First of all, let's say that "Complexity: A Guided Tour" is a clear and understandable picture of what "mainstream introductory Santa Fe Institute Complex Systems Science" (SF-CSS) is concerned with. It's a fine book about what has now come to strike me as a strange tradition.
There is a lot to like: all of the greatest hits are here with suitable background knowledge (bifurcation in logistics maps, numerical chaos, cellular automata, genetic algorithms and adaptation, information theory, theory of computation, various measures of complexity, game theory, network dynamics, etc.), I was particularly pleased to learn a few new things about complexity in biology (such as metabolic scaling theory and the complexity of gene regulation) presented as a bridge to topics I knew, which was what I was hoping for. There's a point of view, but it's clearly trying to be fair.
What does complexity mean to SF-CSS? Complexity is the phenomenon where complicated behavior emerges from the interaction of 'simple' parts, and moreover some complicated aspect of the system's dynamics or structure continues to manifest even after simplifying those parts in models. This seeming interest in primarily the models themselves is a much different treatment of what complexity is about than from, say, Thomas Homer-Dixon or researchers who build world dynamics models. Why isn't "Complexity" about complex issues? or about complicated truths? or difficult problems? or problematic situations?

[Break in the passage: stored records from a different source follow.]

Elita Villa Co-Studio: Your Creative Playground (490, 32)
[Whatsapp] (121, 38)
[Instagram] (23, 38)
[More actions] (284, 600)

In no small part, SF-CSS seems to be the way it is because it comes from particle physicists looking to the next stage of their career; physicists who have successfully transformed how we understand the small and are looking to the large. They are looking for the model systems of interaction; the simple systems that display identifiable complex traits, as this is how physical intuition works. Computer scientists and mathematicians, necessarily confined to their corresponding abstractions, also shaped this community. Therefore, modeling plays an oversized role in these discussions, with a chapter on computer modeling coming up suddenly in the discussion.
The one character of modeling this book doesn't notice is that models are not benign: the adaptivity of people means that we stoop to the level of the models we are presented. There is the tragedy of when people following the models themselves. For example, we now know that if you teach an economics where people act in a self-interested way, they tend to act in a more self-interested fashion. There is also the tragedy that results when others are expected to behave according to models: the difficulty of handling an insurgent population is that they don't care about rational game-theoretic outcomes, but will not respect any power that does not have legitimacy, a legitimacy earned by being perceived as treated in a fair and decent way. Let's not even get into the tragic ways Darwinism has been misunderstood in the past or network logic distorts our lives today. Scientific models have a context beyond where they are introduced in scientific history, but echo back into society with the classical effects of structuration, making us into something new.
In this regard, the capacity of analogy making and conceptual slippage is also treated only positively, as a source of innovation and creativity. Today, we know that unconscious substitutions are also the source of biases and confusions. Sometimes, these slippages take hold to the degree that they are no longer visible to a particular scientific community, such as we see from Philip Agre's critiques of some artificial intelligence traditions.
Having said that, my concern is not that the material isn't sufficiently critical. I love a sense of scientific wonder and think it leads to a richer life. What I think is generally missing in SF-CSS (as presented here) is a kind of groundedness and specificity. To be fair, some of the subjects mentioned as not being mentioned (ecology, climatology, medicine) tend to be more grounded. This book is also a tour of the conceptual highlights of the subject, so maybe a conceptual focus is to be expected. Yet I fear that some of SF-CSS culture has internalized a bit of Rutherford's "All science is either physics or stamp collecting." I think we need more stamp collectors, particularly when some kinds of stamps start fading and shriveling up. A complexity topic notably missing, path dependency, also speaks to the need for a more specific and contextually grounded science.
I know however that things are looking up in this regard. I heard a recent talk by Eric Smith (a well-respected member of the SF-CSS community), who said that it's time for the complex systems community to start taking the specificity of chemistry and biology seriously. I have hope for a more grounded science of complex systems.